You are viewing a plain text version of this content. The canonical link for it is here.
Posted to dev@lucene.apache.org by "Uwe Schindler (JIRA)" <ji...@apache.org> on 2009/10/23 21:54:00 UTC

[jira] Created: (LUCENE-2006) Optimization for FieldDocSortedHitQueue

Optimization for FieldDocSortedHitQueue
---------------------------------------

                 Key: LUCENE-2006
                 URL: https://issues.apache.org/jira/browse/LUCENE-2006
             Project: Lucene - Java
          Issue Type: Improvement
          Components: Search
    Affects Versions: 3.0
            Reporter: Uwe Schindler
            Assignee: Uwe Schindler
             Fix For: 3.0
         Attachments: LUCENE-2006.patch

When updating core for generics,  I found the following as a optimization of FieldDocSortedHitQueue:

All FieldDoc values are Compareables (also the score or docid, if they
appear as SortField in a MultiSearcher or ParallelMultiSearcher). The code
of lessThan seems very ineffective, as it has a big switch statement on the
SortField type, then casts the value to the underlying numeric type Object,
calls Number.xxxValue() & co for it and then compares manually. As
j.l.Number is itself Comparable, I see no reason to do this. Just call
compareTo on the Comparable interface and we are happy. The big deal is that
it prevents casting and the two method calls xxxValue(), as Number.compareTo
works more efficient internally.

The only special cases are String sort, where the Locale may be used and the
score sorting which is backwards. But these are two if statements instead of
the whole switch.

I had not tested it now for performance, but in my opinion it should be
faster for MultiSearchers. All tests still pass (because they should).


-- 
This message is automatically generated by JIRA.
-
You can reply to this email to add a comment to the issue online.

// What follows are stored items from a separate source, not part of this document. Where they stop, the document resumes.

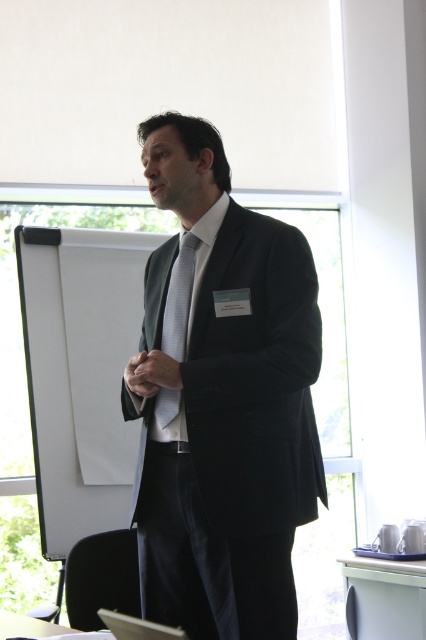 Question: Which point appears closest to the camera in this image?

Choices:
 (A) pos(212,536)
 (B) pos(172,356)

Answer: (A)

Question: Which point appears farthest from the camera in this image?

Choices:
 (A) (161, 253)
 (B) (175, 300)

Answer: (A)

Question: Is matte black suit at center further to camera compared to silky gray tie at center?

Choices:
 (A) no
 (B) yes

Answer: (A)

Question: Can you confirm if matte black suit at center is bigger than silky gray tie at center?

Choices:
 (A) yes
 (B) no

Answer: (A)

Question: Is matte black suit at center to the left of silky gray tie at center from the viewer's perspective?

Choices:
 (A) yes
 (B) no

Answer: (B) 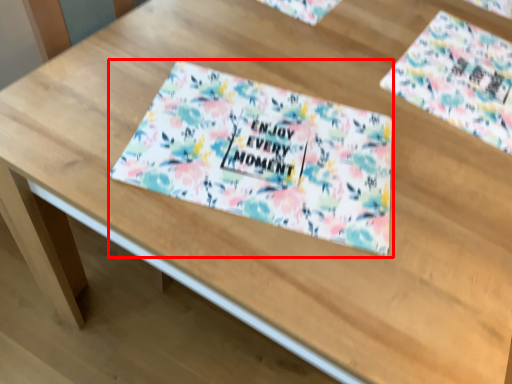 Question: Observing the image, what is the correct spatial positioning of tablecloth (annotated by the red box) in reference to flyer?

Choices:
 (A) right
 (B) left

Answer: (B) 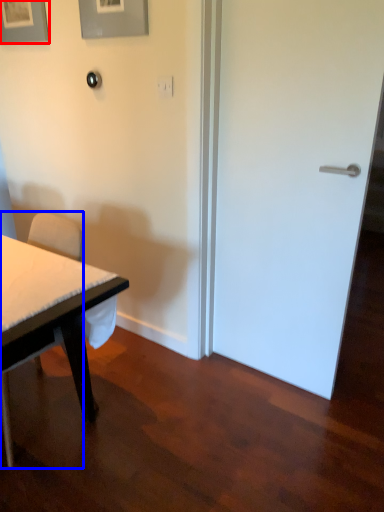 Question: Among these objects, which one is nearest to the camera, picture frame (highlighted by a red box) or chair (highlighted by a blue box)?

Choices:
 (A) picture frame
 (B) chair

Answer: (B) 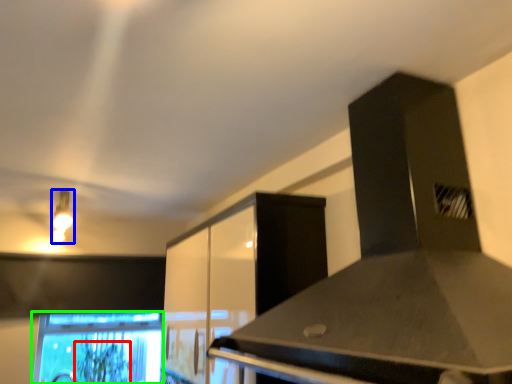 Question: Estimate the real-world distances between objects in this image. Which object is closer to plant (highlighted by a red box), light fixture (highlighted by a blue box) or computer monitor (highlighted by a green box)?

Choices:
 (A) light fixture
 (B) computer monitor

Answer: (B) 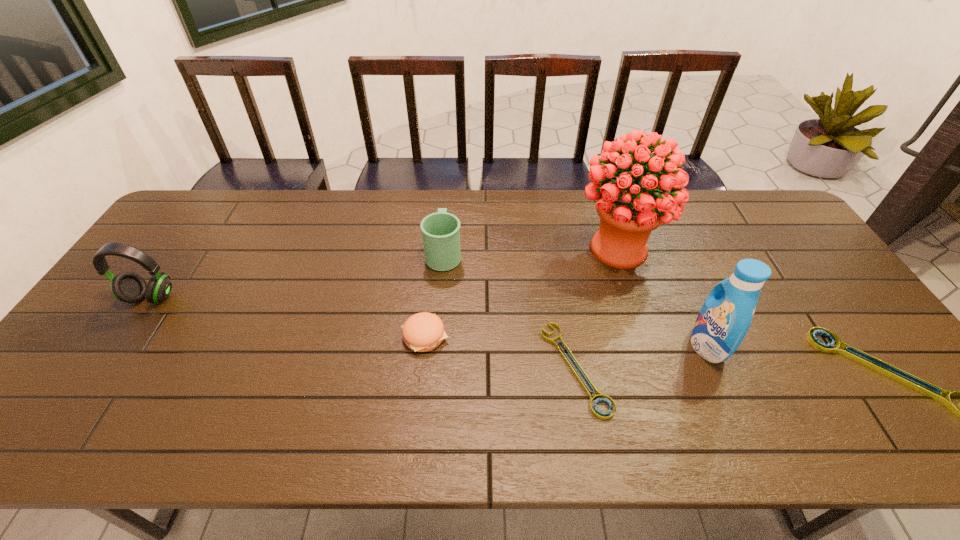 I want to click on unoccupied area between the mug and the leftmost object, so click(x=298, y=275).

Identify which object is the sixth closest to the left wrench. Please provide its 2D coordinates. Your answer should be formatted as a tuple, i.e. [(x, y)], where the tuple contains the x and y coordinates of a point satisfying the conditions above.

[(129, 287)]

Locate an element on the screen. This screenshot has height=540, width=960. object that is the second closest to the third tallest object is located at coordinates (441, 231).

Image resolution: width=960 pixels, height=540 pixels. I want to click on free spot that satisfies the following two spatial constraints: 1. on the ear cups of the shorter wrench; 2. on the left side of the third farthest object, so click(x=102, y=368).

Locate an element on the screen. The height and width of the screenshot is (540, 960). vacant space that satisfies the following two spatial constraints: 1. on the front side of the third shortest object; 2. on the left side of the shortest object is located at coordinates (421, 368). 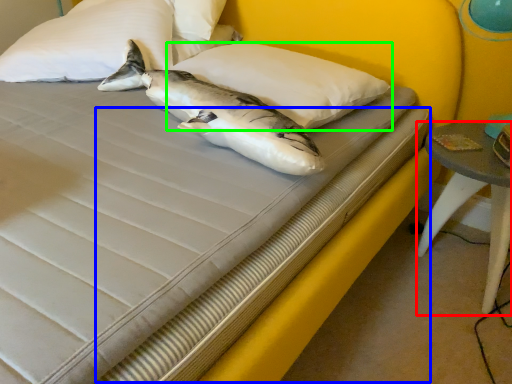 Question: Which object is positioned farthest from table (highlighted by a red box)? Select from bed frame (highlighted by a blue box) and pillow (highlighted by a green box).

Choices:
 (A) bed frame
 (B) pillow

Answer: (B) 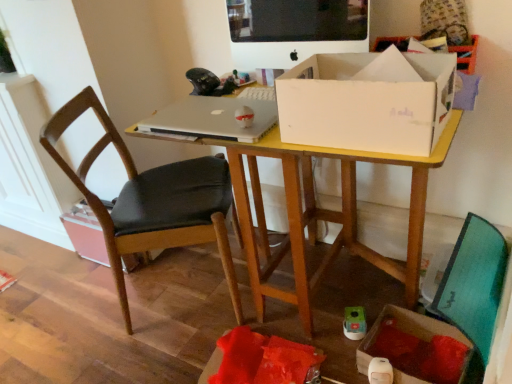 Question: In the image, is yellow wood desk at center on the left side or the right side of matte black monitor at upper center?

Choices:
 (A) right
 (B) left

Answer: (A)

Question: Is yellow wood desk at center bigger or smaller than matte black monitor at upper center?

Choices:
 (A) small
 (B) big

Answer: (B)

Question: Estimate the real-world distances between objects in this image. Which object is farther from the matte black monitor at upper center?

Choices:
 (A) black leather chair at left
 (B) silver metallic laptop at center
 (C) cardboard box at lower right, the 1th cardboard box positioned from the right
 (D) yellow wood desk at center
 (E) white cardboard box at center

Answer: (C)

Question: Considering the real-world distances, which object is farthest from the cardboard box at lower right, the 2th cardboard box positioned from the back?

Choices:
 (A) black leather chair at left, which is the 2th cardboard box from front to back
 (B) yellow wood desk at center
 (C) white cardboard box at center
 (D) black leather chair at left
 (E) silver metallic laptop at center

Answer: (A)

---------------------------------------------------------------------
To unsubscribe, e-mail: java-dev-unsubscribe@lucene.apache.org
For additional commands, e-mail: java-dev-help@lucene.apache.org


[jira] Commented: (LUCENE-2006) Optimization for FieldDocSortedHitQueue

Posted by "Uwe Schindler (JIRA)" <ji...@apache.org>.
    [ https://issues.apache.org/jira/browse/LUCENE-2006?page=com.atlassian.jira.plugin.system.issuetabpanels:comment-tabpanel&focusedCommentId=12769515#action_12769515 ] 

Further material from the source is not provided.